• _Supplied data_

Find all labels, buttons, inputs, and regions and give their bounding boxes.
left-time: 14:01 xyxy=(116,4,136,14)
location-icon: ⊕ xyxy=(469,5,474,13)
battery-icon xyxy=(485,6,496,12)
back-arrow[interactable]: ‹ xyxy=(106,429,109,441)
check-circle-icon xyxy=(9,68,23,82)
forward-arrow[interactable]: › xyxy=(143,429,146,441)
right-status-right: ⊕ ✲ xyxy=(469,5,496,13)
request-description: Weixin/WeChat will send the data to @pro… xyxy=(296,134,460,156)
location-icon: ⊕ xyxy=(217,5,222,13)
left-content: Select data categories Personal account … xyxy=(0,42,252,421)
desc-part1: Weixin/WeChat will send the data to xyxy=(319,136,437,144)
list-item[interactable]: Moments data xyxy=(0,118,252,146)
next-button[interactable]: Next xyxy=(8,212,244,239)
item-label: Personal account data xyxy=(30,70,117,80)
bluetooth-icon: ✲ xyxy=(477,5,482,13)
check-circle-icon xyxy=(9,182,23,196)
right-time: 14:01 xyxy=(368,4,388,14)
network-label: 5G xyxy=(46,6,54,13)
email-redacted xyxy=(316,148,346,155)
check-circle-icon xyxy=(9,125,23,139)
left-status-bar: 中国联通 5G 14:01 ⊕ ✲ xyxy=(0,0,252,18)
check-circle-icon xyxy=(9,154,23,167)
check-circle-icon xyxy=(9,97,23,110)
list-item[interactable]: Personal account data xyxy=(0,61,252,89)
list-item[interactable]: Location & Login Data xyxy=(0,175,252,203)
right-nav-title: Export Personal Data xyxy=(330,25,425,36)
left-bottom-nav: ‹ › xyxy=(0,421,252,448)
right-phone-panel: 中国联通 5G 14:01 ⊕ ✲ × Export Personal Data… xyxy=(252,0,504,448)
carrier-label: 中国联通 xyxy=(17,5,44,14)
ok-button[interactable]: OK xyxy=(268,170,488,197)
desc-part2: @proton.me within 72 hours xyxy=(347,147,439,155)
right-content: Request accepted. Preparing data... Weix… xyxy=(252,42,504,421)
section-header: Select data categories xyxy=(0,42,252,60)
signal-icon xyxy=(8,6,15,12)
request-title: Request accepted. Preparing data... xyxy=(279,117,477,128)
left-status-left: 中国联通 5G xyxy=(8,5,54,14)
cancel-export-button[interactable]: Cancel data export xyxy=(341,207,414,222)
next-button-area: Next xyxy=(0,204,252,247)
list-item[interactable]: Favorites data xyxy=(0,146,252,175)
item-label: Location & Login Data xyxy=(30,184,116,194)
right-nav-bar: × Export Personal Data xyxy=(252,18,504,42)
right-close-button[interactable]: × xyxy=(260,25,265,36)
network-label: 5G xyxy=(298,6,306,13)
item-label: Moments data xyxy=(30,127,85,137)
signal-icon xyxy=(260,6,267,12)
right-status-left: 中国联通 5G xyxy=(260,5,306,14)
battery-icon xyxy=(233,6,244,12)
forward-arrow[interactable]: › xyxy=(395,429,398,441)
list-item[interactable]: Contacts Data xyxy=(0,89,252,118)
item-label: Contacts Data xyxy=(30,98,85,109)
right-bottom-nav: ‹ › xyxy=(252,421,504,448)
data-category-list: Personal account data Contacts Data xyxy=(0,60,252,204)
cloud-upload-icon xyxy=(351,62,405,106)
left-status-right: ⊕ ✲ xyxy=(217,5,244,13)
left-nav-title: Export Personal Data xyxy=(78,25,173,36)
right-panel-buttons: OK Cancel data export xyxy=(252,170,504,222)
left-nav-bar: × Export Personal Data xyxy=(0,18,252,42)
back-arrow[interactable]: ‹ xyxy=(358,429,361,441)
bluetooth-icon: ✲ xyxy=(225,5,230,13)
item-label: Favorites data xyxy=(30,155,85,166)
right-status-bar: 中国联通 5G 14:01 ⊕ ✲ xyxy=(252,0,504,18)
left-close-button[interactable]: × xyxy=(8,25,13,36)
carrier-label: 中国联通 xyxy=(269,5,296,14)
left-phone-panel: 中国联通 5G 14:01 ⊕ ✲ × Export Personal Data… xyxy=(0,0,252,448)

---

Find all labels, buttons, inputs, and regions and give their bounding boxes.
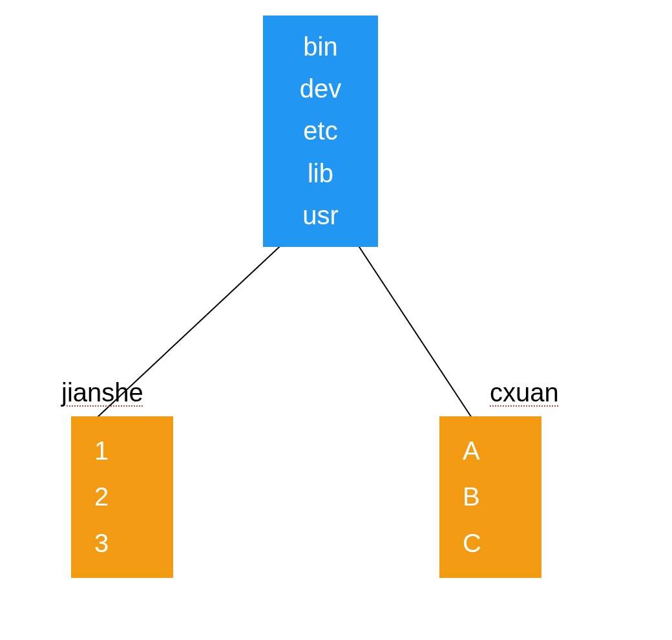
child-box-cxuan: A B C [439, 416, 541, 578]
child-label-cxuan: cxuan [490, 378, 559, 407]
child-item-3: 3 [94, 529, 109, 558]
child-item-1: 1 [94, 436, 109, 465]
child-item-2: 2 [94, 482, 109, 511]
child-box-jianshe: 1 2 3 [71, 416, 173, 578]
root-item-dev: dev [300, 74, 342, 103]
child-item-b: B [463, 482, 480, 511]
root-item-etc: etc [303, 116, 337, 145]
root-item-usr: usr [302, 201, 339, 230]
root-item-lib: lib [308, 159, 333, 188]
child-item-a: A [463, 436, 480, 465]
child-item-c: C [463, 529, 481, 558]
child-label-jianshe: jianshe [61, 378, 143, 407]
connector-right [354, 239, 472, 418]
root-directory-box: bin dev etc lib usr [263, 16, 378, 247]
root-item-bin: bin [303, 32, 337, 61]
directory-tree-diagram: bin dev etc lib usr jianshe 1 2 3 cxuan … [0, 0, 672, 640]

* * *

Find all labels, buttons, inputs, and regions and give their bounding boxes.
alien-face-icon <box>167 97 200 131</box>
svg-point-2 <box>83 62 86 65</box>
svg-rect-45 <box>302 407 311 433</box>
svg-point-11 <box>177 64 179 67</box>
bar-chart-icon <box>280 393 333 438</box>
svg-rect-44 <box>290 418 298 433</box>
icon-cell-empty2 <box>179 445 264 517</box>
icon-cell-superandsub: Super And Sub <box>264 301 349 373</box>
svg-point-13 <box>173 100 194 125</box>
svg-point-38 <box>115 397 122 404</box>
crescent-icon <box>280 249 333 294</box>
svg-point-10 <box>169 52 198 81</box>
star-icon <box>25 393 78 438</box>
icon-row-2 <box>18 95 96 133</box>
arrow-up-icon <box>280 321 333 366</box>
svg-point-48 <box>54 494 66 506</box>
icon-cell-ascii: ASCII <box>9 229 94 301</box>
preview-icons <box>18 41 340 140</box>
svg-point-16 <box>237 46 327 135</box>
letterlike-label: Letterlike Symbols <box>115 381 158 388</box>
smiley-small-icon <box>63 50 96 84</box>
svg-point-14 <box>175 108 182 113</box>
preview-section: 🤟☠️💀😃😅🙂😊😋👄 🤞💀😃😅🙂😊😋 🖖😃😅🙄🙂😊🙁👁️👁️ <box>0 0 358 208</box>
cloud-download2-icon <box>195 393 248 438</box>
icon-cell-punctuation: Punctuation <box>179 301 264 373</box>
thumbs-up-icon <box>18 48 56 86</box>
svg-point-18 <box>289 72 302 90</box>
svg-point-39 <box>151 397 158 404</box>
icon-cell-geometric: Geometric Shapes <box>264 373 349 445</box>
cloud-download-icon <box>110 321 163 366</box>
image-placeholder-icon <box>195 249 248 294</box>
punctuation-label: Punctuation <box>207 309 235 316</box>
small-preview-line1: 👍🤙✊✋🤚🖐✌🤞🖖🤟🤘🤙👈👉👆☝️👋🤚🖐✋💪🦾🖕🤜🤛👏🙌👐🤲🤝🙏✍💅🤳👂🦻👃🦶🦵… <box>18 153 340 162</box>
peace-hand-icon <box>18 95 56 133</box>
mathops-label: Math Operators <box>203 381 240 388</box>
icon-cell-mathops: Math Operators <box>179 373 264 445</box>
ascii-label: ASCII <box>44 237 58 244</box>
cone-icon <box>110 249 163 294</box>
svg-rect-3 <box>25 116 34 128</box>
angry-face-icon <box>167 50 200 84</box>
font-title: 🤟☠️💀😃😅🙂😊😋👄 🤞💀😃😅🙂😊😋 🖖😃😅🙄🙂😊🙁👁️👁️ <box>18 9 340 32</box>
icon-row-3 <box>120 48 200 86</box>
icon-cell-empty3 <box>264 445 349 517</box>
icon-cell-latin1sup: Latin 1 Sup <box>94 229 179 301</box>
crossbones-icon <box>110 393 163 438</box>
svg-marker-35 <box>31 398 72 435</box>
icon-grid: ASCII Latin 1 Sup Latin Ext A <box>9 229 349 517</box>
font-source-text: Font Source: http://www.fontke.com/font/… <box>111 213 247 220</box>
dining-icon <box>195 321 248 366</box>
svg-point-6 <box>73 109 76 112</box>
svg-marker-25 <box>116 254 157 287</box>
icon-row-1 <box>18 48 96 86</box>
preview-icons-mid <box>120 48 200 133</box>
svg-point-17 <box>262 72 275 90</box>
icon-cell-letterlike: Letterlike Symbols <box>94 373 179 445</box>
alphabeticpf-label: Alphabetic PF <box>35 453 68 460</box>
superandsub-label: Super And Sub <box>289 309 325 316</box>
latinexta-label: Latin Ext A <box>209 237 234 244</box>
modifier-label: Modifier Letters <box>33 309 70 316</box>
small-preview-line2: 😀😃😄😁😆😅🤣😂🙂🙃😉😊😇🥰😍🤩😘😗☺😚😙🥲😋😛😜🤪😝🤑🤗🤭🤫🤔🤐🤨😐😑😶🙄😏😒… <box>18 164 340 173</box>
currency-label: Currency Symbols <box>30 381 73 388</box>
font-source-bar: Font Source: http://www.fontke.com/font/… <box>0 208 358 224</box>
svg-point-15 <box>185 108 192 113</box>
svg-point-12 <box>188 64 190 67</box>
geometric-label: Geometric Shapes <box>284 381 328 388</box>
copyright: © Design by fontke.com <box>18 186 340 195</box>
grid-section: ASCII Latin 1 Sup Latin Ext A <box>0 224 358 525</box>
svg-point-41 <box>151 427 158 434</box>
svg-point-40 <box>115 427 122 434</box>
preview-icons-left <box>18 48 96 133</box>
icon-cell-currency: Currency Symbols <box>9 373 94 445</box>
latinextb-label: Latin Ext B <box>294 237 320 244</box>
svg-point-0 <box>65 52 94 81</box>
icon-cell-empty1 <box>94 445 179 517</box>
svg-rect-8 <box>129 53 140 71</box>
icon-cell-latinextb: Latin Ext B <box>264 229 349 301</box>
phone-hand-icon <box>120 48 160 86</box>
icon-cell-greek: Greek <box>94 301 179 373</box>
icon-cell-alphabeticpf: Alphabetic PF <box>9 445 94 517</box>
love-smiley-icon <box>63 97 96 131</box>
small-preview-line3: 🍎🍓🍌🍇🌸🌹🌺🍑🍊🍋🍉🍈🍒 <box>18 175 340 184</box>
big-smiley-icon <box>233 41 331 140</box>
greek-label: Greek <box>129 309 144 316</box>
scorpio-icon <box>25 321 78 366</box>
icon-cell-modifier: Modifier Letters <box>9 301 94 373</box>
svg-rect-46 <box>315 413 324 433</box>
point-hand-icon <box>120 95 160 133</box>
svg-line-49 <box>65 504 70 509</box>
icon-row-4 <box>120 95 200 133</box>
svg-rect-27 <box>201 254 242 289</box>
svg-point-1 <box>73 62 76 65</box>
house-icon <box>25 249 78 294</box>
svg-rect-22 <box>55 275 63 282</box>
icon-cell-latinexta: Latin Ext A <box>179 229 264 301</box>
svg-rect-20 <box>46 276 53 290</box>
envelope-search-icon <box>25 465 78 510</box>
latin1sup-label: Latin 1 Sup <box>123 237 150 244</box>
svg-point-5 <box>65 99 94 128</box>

• _Work instruction_
From the data above, pick out each line containing "cloud" and copy it.

• _Completed exercise_
cloud-upload-icon xyxy=(351,62,405,106)
cloud-download2-icon <box>195 393 248 438</box>
cloud-download-icon <box>110 321 163 366</box>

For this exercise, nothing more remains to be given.